不是没有道理。我喀啦一声两腿一并,立正站好,向他行了个漂亮的英国式敬礼,就是几乎把整个手掌心翻向外面的那种敬礼方式。“遵命,长官!”我大吼。观众席传来一阵紧张的笑声,龙尼恶意地狂笑,舰长则露齿微笑。舰长对戴维耸耸肩,扬一扬眉毛,双手一摊,意思是:看吧,你是不是活该呀?

你表现得像个混蛋,其他人也就把你当混蛋。我心想,真正的能言善辩往往都不发一语。戴维看着舰长,同样哑口无言。

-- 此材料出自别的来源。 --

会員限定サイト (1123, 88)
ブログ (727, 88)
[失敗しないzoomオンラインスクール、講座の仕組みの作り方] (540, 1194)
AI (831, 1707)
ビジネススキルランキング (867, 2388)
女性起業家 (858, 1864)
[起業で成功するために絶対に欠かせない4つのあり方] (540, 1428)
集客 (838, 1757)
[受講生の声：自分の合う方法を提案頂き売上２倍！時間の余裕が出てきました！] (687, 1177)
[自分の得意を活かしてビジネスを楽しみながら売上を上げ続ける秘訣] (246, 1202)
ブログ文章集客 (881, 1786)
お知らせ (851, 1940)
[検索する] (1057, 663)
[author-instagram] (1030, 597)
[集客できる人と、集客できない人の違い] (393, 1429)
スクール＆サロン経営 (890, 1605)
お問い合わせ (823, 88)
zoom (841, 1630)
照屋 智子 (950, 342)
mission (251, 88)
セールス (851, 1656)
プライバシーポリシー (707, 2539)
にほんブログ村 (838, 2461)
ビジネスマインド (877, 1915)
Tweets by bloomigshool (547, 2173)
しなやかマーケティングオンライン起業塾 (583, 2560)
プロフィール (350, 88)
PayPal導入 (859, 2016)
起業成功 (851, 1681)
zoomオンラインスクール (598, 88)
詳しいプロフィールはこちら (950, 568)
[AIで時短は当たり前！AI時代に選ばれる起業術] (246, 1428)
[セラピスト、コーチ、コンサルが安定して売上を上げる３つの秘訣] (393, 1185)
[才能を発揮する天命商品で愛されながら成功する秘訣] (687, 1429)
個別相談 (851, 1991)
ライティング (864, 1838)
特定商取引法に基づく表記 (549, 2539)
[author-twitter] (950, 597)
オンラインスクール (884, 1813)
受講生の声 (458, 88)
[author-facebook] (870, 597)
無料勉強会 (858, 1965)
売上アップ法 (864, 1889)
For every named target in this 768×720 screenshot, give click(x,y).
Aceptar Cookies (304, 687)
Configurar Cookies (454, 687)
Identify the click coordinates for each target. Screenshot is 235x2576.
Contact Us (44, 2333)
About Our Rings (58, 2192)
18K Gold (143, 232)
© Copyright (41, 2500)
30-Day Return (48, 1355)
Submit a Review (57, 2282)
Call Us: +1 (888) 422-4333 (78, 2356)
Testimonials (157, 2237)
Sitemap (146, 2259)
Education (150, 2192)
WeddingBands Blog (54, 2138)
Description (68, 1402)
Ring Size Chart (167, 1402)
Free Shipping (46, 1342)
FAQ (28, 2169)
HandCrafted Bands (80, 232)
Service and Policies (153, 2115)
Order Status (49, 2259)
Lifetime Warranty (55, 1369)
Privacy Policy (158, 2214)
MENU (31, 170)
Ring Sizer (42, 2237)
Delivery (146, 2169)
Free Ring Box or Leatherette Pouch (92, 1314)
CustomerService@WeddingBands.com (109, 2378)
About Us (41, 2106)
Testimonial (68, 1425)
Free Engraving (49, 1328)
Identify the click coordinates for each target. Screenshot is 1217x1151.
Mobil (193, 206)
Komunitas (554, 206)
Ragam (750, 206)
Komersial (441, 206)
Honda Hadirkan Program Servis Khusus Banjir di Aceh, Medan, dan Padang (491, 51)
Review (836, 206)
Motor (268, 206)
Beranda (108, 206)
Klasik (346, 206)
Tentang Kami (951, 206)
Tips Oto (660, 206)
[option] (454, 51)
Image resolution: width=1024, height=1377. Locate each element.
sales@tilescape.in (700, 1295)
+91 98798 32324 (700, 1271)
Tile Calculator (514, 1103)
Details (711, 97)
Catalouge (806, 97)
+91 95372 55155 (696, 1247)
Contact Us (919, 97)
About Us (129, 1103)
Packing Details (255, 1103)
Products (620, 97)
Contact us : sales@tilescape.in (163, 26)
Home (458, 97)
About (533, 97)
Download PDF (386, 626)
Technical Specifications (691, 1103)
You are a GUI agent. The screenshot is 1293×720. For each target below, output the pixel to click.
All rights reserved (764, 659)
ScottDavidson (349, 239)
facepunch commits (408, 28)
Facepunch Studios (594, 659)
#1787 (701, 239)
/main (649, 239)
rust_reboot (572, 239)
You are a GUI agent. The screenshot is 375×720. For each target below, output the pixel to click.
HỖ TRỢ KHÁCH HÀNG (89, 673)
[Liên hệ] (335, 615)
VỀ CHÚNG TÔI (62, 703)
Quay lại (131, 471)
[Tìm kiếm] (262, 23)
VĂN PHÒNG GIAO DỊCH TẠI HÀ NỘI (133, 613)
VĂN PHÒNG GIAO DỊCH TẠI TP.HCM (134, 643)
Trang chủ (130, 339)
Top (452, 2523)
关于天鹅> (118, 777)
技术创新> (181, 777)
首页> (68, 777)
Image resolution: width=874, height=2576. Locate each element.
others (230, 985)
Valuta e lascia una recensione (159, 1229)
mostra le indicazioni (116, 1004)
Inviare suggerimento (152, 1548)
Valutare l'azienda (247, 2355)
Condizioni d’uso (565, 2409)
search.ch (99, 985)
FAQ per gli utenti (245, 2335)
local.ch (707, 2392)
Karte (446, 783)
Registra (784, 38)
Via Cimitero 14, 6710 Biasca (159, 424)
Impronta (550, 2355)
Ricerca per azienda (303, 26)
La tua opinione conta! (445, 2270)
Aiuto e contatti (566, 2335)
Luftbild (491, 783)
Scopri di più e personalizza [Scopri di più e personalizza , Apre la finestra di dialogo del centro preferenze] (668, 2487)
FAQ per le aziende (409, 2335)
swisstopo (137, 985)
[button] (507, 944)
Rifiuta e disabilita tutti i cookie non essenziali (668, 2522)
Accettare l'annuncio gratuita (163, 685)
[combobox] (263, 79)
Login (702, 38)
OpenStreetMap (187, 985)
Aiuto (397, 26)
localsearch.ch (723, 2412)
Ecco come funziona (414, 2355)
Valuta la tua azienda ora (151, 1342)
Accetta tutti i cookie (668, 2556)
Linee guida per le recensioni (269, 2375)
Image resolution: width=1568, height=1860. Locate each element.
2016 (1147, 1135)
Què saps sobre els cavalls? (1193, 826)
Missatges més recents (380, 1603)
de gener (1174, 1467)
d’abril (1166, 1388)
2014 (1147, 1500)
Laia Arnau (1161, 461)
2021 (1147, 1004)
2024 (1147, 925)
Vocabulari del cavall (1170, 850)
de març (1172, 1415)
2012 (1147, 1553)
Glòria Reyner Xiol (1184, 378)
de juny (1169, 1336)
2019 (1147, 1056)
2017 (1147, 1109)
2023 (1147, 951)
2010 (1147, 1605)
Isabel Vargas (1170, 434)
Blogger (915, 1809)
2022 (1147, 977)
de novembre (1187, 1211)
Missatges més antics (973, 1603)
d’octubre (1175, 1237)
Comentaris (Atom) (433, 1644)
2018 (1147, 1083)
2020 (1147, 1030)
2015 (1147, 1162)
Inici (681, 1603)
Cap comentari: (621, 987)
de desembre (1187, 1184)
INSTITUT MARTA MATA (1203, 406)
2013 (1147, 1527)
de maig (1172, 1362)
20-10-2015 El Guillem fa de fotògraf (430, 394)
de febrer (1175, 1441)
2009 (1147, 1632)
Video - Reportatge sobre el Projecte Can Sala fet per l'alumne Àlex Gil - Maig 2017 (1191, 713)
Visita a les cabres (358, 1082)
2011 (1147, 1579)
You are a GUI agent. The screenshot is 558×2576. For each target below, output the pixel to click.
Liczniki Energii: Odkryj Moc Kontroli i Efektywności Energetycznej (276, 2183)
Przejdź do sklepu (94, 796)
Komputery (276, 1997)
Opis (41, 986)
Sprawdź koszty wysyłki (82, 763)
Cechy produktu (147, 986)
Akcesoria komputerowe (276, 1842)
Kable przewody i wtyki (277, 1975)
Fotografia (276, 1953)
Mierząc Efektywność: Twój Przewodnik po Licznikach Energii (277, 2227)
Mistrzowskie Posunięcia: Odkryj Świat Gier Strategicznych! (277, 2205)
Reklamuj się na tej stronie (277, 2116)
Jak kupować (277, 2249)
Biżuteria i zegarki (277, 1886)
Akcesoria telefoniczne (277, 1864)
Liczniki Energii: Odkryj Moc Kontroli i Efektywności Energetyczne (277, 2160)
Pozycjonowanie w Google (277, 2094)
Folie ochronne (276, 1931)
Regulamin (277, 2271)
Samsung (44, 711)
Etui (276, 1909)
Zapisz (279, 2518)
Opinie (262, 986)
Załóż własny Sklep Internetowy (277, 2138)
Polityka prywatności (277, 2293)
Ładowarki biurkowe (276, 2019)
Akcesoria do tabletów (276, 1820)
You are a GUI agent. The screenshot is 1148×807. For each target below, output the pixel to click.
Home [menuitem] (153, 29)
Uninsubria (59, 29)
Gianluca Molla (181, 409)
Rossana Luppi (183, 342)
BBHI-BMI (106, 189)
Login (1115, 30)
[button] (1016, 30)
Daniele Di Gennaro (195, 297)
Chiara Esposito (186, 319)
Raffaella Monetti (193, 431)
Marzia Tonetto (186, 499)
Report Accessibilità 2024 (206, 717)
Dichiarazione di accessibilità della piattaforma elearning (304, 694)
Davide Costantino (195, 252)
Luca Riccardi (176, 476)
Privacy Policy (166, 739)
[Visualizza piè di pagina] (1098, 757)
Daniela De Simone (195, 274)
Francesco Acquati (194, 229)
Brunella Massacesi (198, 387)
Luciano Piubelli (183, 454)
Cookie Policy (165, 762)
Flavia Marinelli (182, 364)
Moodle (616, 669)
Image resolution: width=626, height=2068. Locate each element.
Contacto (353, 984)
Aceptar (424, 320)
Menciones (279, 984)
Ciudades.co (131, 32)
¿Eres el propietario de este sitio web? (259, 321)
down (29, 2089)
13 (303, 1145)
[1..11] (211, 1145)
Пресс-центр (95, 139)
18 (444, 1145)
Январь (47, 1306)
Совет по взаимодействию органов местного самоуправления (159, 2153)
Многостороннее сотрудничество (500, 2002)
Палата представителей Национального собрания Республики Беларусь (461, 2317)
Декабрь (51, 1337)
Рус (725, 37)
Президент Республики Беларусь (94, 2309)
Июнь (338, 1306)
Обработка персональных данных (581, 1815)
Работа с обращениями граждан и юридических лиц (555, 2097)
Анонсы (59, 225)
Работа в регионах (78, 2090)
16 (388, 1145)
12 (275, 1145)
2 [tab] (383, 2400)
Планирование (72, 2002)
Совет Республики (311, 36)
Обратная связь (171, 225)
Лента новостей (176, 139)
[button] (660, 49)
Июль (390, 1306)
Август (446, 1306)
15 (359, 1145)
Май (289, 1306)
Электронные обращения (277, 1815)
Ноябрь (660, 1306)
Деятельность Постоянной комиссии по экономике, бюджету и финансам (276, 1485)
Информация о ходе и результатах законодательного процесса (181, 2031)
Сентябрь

然后他又看看我,他面无表情,几乎像死了一样,但是我当时还真恨不得自己不要那么自作聪明、冲动行事。

问题是,像我这种天生就爱自作聪明的人,十次中总有九次脑袋瓜还来不及启动,就已经凭着一时冲动而行事。我敢说,在骑士还很英勇的中古时代,一定有不止一位宫廷弄臣曾经被绑住胆子倒吊起来,《亚瑟王之死》中不会提到这件事,但是我相信这件事一定是真的——这个笑话听听就算了,你这他妈的小丑。

总而言之,我晓得我刚刚又多了一个敌人。戴维完美地向后转了一百八十度,跨大步走出交谊厅。龙尼把嘴一扯扮个鬼脸,他的丑脸看起来更丑了,好像舞台闹剧中的坏蛋斜睨的样子。他对着昂首阔步走出去的戴维比了个猥亵的手势,休轻笑了几声,但是其他人都没有笑。

斯托克利不见了,显然对我们这群人感到十分厌烦。龙尼环顾四周,眼睛发亮。“那么,”他说,“我还要继续玩牌,一个积分算五分钱,还有谁想玩?”“我要玩。”舰长说。“我也要玩。”我说,看也不看我的地质学课本。

“红心吗?”柯比问,他是三楼最高的男孩,或许也是全校最高的男孩——至少有两米,还有一张拉长的苦瓜脸。“当然要掺一脚,这个好玩。”“那我们呢?”阿什利尖声问。“是啊!”休说,仿佛等不及要被修理。“你们不够格上这张牌桌。

”龙尼说,说话的语气就他而言已经算十分仁慈了,“你们为什么不干脆自己另开一桌呢?”于是阿什利和休另开了一桌。不到四点钟,交谊厅里所有的牌桌都被四人一组的三楼新鲜人占满了,一群靠奖学金念大学的穷孩子,教科书全是在书店的二手书部门买的,现在却沉迷在一个积分算五分钱的红心牌戏中。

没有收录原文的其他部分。